**AIM OF THE TASK**
Restate word for word the lines of the material below, from the line with "gummies reviews for sleep suggests that many" to the line with "Even though cbd gummies for sleep have gained", both lines included, and no others.

**EXCERPTED DATA**
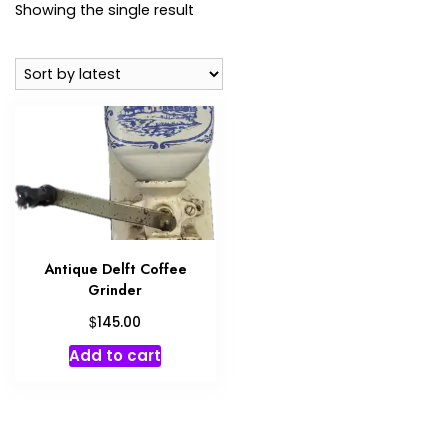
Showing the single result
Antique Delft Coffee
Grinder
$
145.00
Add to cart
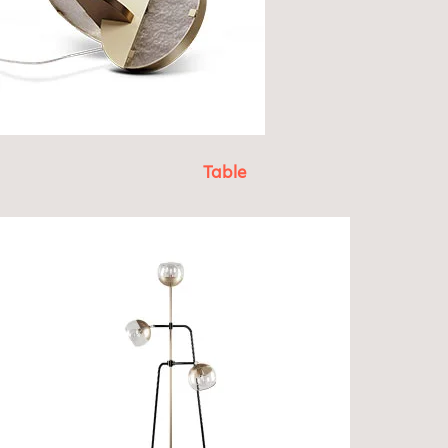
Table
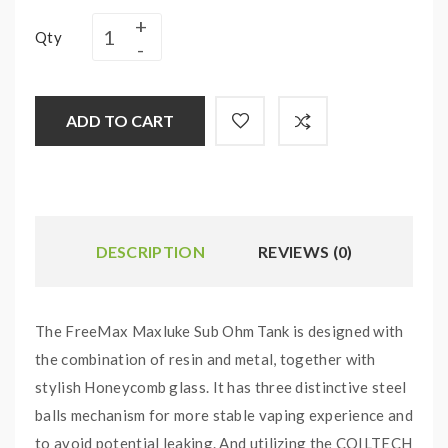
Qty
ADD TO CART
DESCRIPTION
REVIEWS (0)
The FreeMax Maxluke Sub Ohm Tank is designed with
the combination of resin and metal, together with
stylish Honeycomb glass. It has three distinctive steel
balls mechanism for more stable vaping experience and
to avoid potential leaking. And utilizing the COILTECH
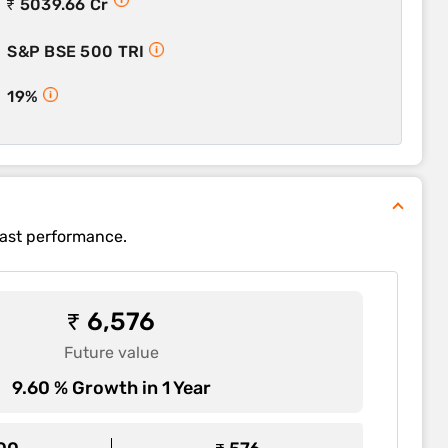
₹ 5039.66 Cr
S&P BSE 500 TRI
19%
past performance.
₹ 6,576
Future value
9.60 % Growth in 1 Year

* * *

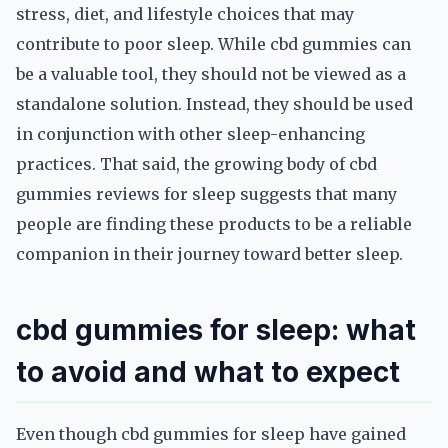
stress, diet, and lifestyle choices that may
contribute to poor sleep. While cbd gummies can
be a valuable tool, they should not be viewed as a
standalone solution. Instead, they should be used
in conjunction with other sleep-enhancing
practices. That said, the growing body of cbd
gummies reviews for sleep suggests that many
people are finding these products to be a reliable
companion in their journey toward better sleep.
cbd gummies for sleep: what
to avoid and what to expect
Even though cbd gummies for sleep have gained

**RESULT**
gummies reviews for sleep suggests that many
people are finding these products to be a reliable
companion in their journey toward better sleep.
cbd gummies for sleep: what
to avoid and what to expect
Even though cbd gummies for sleep have gained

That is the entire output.